Today was a really super good day and I had so much fun. Tonight was especially fun. I'm so glad to be light years away from the person I was just a year ago. If this is what growing up and maturing feels like, then sign me up.
I'm also beginning to really appreciate my family. This past weekend, I drove down to Virginia with my father to visit my aunt. We spent two days sitting around and playing Scrabble and just really enjoying each other's company. My dad's aunt and uncle came down to visit, too, and they took us out to dinner and we all visited my uncle's grave the next day. It was a really warm feeling to be surrounded by people that share your history.
Everything seems to be falling together quite nicely. My friends are good, my family is good, and as a result I'm becoming myself more and more each day. School is starting soon and I only see good things coming from that, and to be honest I'm more than excited to go back. I'm actually looking forward to homework. I've come a long way in the past few years, and though initially I would want to change some experiences, I know I wouldn't because they've made me me. I'm driving myself towards real goals and creating a present and a future for myself all at once.
The way I figure it, life's a gift and I don't intend on wasting it.
Thursday, July 31, 2008
Monday, July 21, 2008
Oops.
It's been a long time since I've written in this, and boy has it been a hell of a month. I'll start roughly where I left off.
Camp started, and it's been significantly better, and also significantly worse, than last year. It's better because I got over my "slutty summer" phase and my "gossip queen" phase, and slid into my grown up, responsible, work-comes-first era. (I do not call this one a phase because I plan to hold on to these qualities and grow on them.) It's been worse because Mike is no longer there, and things in the office haven't been going to smoothly. Also, most of the new staff suck. A lot. (I say "most" because there are some exceptions, but I will only get into detail about the crappy ones.) They are constantly on their cell phones and neglecting their kids. They gossip and swear and don't take their job seriously. It's endlessly frustrating. And don't get me started on the C.I.T's. But what I will say about this summer is that the kids are phenomenal. I have closer relationships with more kids and I am really enjoying even the difficult ones.
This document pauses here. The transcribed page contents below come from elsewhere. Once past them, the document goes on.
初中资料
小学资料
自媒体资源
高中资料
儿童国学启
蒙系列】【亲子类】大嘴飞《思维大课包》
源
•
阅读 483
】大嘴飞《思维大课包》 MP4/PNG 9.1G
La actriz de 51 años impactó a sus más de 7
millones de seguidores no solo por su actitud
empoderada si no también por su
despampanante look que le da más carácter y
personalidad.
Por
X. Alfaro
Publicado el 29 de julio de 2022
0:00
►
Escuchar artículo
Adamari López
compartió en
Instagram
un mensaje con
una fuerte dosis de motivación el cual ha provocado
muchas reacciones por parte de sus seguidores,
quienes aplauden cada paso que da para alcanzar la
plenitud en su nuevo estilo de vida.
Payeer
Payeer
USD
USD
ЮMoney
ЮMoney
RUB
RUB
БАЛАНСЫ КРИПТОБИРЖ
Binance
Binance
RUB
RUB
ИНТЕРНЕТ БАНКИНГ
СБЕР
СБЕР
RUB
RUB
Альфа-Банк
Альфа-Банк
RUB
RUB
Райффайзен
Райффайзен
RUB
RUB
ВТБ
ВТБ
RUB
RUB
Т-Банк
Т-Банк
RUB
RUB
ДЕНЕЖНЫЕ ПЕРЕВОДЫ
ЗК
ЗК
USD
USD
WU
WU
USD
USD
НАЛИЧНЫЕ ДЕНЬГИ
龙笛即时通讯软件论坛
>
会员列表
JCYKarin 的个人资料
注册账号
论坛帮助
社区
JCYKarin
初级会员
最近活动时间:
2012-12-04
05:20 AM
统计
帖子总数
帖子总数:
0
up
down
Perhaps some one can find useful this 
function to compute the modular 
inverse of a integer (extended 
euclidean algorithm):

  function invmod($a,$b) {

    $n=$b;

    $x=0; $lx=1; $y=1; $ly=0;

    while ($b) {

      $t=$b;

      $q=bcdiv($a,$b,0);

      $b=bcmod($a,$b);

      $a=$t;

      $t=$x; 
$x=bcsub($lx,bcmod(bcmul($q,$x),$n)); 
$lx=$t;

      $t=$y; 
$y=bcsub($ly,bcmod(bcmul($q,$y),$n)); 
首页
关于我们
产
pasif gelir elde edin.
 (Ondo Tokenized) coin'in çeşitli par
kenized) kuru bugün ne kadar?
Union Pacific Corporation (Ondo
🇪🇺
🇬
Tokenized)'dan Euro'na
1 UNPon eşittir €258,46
While I do love summer, I'm also very excited about going back to school. Oh yeah! I am officially a Fitchburg State College student! I registered for classes and took my I.D. picture and everything. I'm majoring in Elementary Education and Moderate Sped with a minor in Math. Not being in school did terrible things to me, so I can only imagine that going to school will make [most] things better. I'm actually even looking forward to homework. Jeeze.
Now for the less exciting stuff, my Uncle Bill passed away at the beginning of July. Nick came down for the week planning on going to a birthday party, but ended up going to a funeral. It was really sad and during the eulogies I lost it. I cried so hard that I had to use my brother Jesse to keep me up. I don't think I cried because I was sad as much as I was crying about how good he was. I know that sounds incredibly cliche, but he really appreciated life more than anyone I knew. Fortunately, Nick's visit wasn't all bad. My family and I went to see Iron Man at the Strand and it was excellent. Then on Saturday, we went up to New York again to swim at my aunt's boyfriend's house. It was really, really fun.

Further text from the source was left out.